# streak of bad luck still GOING STRONG



## hurstmotox67 (Aug 21, 2009)

well today started out great, went to a buddys shop in the GTO to see if i could borrow his trailor to haul my coronet from my dads to my moms house.. ofcourse he lets me, so like always i do a burnout leaving the shop, rev to 6000 in 1st like always, then to 5800 in 2nd and 3rd. no power braking or anything fancy. just a normal burnout. and go home. then i go to get the cutouts installed on the goat. drove it home open header and with the huge cam, it sounded amazing. smile on my face the whole way! but it was running a little hot, actually really hot around 230. i figured it was due to a new intake manifold and a higher degree thermostat and it running lean due to the open headers. so i get home and waited for it to cool down and put the old 160 thermostat. still ran hot, and drove it on the highway and noticed a small rattle/knock above 2000rpm. so i pulled the valve covers and found metal all throughout the valvetrane. **** my life why do i even try? my streak of bad luck is rediculous. so another $4000 DOWN THE DRAIN, total $6500 now. and 2 junk motors. just kill me now


----------



## jpalamar (Jul 22, 2008)

Did you tune after the cam install? And what do you mean a high * thermostat?
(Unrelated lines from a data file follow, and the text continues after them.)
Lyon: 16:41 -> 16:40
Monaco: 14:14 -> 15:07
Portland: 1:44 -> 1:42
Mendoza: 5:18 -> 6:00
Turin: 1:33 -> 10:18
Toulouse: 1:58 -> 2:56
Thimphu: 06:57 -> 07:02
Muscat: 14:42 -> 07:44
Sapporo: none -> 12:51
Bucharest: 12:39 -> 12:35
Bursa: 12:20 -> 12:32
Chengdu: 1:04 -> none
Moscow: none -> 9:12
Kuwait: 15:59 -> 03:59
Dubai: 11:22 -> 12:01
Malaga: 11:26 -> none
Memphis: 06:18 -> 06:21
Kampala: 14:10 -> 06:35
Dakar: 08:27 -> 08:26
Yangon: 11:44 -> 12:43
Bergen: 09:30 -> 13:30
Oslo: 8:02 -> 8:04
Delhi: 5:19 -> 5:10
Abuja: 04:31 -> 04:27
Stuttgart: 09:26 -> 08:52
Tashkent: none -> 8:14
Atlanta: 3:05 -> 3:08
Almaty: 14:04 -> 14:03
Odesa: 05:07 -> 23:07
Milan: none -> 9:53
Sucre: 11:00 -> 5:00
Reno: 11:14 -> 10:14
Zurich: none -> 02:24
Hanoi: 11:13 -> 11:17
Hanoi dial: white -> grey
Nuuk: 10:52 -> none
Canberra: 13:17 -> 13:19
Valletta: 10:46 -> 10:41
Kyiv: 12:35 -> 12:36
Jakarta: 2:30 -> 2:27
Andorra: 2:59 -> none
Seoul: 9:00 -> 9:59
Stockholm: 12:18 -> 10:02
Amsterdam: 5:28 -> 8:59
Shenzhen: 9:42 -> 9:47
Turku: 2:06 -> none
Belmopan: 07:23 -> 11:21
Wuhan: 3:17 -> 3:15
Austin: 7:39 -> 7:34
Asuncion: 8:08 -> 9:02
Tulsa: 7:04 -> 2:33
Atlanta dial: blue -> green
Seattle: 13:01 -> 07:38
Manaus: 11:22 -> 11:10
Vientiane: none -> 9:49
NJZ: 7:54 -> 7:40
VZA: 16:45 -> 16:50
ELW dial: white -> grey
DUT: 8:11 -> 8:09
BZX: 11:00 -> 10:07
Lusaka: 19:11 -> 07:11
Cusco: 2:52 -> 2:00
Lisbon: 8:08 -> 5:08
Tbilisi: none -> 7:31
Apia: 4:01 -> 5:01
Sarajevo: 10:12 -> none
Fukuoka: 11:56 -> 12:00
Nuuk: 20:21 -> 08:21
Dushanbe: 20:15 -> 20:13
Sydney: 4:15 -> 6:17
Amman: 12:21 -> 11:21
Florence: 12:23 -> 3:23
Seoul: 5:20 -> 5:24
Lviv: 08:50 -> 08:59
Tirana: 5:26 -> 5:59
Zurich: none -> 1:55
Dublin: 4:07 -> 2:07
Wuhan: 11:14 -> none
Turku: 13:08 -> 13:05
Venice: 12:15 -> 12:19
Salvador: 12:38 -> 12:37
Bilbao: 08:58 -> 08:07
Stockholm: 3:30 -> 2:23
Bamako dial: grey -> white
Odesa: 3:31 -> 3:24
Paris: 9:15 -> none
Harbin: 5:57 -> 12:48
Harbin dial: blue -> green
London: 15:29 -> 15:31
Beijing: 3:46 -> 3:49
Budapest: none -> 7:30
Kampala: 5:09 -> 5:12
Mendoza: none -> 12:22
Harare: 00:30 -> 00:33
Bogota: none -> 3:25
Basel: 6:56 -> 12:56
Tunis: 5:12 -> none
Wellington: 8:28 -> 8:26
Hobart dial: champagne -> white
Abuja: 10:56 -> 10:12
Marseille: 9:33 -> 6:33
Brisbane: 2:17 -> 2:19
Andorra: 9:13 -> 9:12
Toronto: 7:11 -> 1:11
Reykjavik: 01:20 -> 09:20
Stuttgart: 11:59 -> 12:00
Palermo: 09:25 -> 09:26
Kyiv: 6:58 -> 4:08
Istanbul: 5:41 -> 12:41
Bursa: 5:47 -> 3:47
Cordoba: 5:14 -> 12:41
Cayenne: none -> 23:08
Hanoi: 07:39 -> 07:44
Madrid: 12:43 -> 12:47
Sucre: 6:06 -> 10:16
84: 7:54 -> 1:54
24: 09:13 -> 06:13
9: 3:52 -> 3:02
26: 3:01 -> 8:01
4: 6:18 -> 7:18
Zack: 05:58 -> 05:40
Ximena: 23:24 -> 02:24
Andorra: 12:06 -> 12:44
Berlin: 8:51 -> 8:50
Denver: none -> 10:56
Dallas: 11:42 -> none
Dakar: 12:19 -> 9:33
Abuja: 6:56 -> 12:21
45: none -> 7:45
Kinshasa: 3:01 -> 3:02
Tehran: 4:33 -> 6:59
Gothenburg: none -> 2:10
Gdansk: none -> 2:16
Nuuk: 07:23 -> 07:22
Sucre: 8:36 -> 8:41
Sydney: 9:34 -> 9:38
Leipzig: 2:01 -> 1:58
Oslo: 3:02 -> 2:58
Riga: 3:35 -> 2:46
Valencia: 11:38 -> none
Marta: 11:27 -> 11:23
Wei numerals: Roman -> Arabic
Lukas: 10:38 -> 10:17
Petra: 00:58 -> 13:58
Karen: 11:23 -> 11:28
Best advise I can give, heat will kill instantly, if there are any issues with temps, shut it off.


----------



## Gotagoat (Jan 6, 2006)

It's been my experience (I've replaced a few motors too in the 45 years I've owned performance cars) that the harder you push them, the sooner you'll replace them. No doubt the burn-outs/high revs/banging gears are entertaining but you will pay to play. No motor will withstand constant high stress operation so it all boils down to how long you want one to last and how much you want it to cost you.


----------



## Poncho Dan (Jun 30, 2009)

There's a difference between driving hard and beating on it/abusing it.


----------